─── LISTED ENTRIES ───

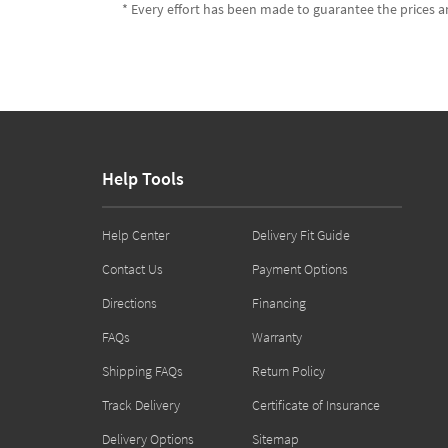
* Every effort has been made to guarantee the prices an
Help Tools
Help Center
Delivery Fit Guide
Contact Us
Payment Options
Directions
Financing
FAQs
Warranty
Shipping FAQs
Return Policy
Track Delivery
Certificate of Insurance
Delivery Options
Sitemap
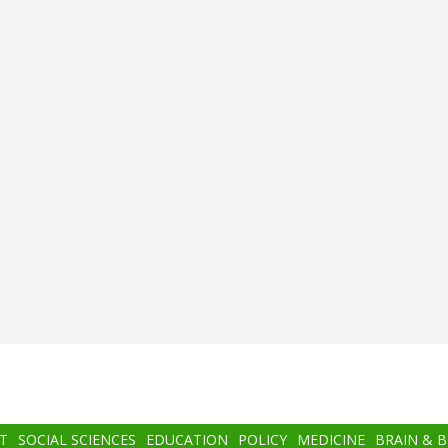
T
SOCIAL SCIENCES
EDUCATION
POLICY
MEDICINE
BRAIN & 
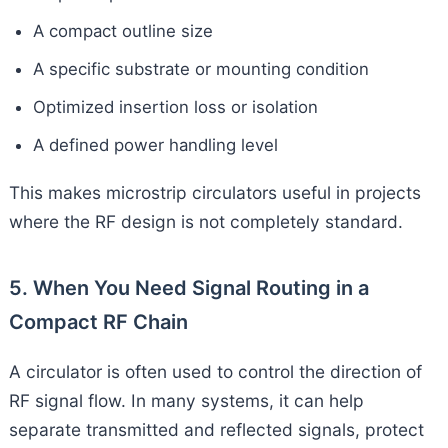
A compact outline size
A specific substrate or mounting condition
Optimized insertion loss or isolation
A defined power handling level
This makes microstrip circulators useful in projects
where the RF design is not completely standard.
5. When You Need Signal Routing in a
Compact RF Chain
A circulator is often used to control the direction of
RF signal flow. In many systems, it can help
separate transmitted and reflected signals, protect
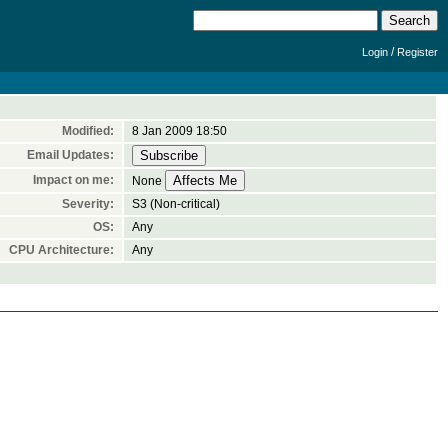
/
Login
Register
Modified:
8 Jan 2009 18:50
Email Updates:
Impact on me:
None
Severity:
S3 (Non-critical)
OS:
Any
CPU Architecture:
Any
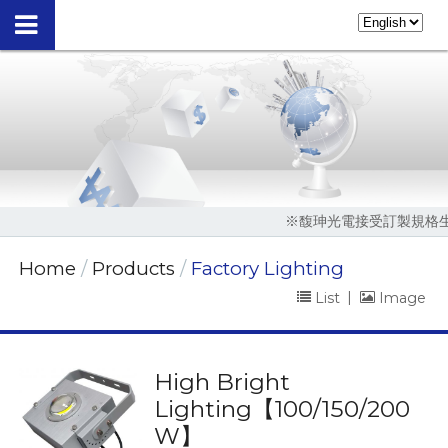
※馥珅光電接受訂製規格生產，請撥04-2
Home
Products
Factory Lighting
List
|
Image
High Bright
Lighting【100/150/200
W】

───

■ WHAT TO PRODUCE: Write the data out again exactly, but without its images.

■ YOUR RESPONSE:
* Every effort has been made to guarantee the prices an
Help Tools
Help Center
Delivery Fit Guide
Contact Us
Payment Options
Directions
Financing
FAQs
Warranty
Shipping FAQs
Return Policy
Track Delivery
Certificate of Insurance
Delivery Options
Sitemap
T
SOCIAL SCIENCES
EDUCATION
POLICY
MEDICINE
BRAIN & 
A compact outline size
A specific substrate or mounting condition
Optimized insertion loss or isolation
A defined power handling level
This makes microstrip circulators useful in projects
where the RF design is not completely standard.
5. When You Need Signal Routing in a
Compact RF Chain
A circulator is often used to control the direction of
RF signal flow. In many systems, it can help
separate transmitted and reflected signals, protect
/
Login
Register
Modified:
8 Jan 2009 18:50
Email Updates:
Impact on me:
None
Severity:
S3 (Non-critical)
OS:
Any
CPU Architecture:
Any
※馥珅光電接受訂製規格生產，請撥04-2
Home
Products
Factory Lighting
List
|
Image
High Bright
Lighting【100/150/200
W】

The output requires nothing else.